### Action item
For every line below, restate it exactly and drop the images.

### Information supplied
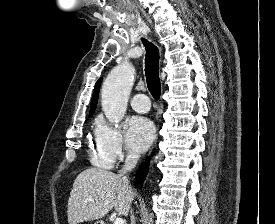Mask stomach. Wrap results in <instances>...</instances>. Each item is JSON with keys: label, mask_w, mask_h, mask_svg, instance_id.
<instances>
[{"label": "stomach", "mask_w": 275, "mask_h": 224, "mask_svg": "<svg viewBox=\"0 0 275 224\" xmlns=\"http://www.w3.org/2000/svg\"><path fill=\"white\" fill-rule=\"evenodd\" d=\"M94 224H104V222L103 221H97Z\"/></svg>", "instance_id": "1"}]
</instances>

### Reply
Mask stomach. Wrap results in <instances>...</instances>. Each item is JSON with keys: label, mask_w, mask_h, mask_svg, instance_id.
<instances>
[{"label": "stomach", "mask_w": 275, "mask_h": 224, "mask_svg": "<svg viewBox=\"0 0 275 224\" xmlns=\"http://www.w3.org/2000/svg\"><path fill=\"white\" fill-rule=\"evenodd\" d=\"M94 224H104V222L103 221H97Z\"/></svg>", "instance_id": "1"}]
</instances>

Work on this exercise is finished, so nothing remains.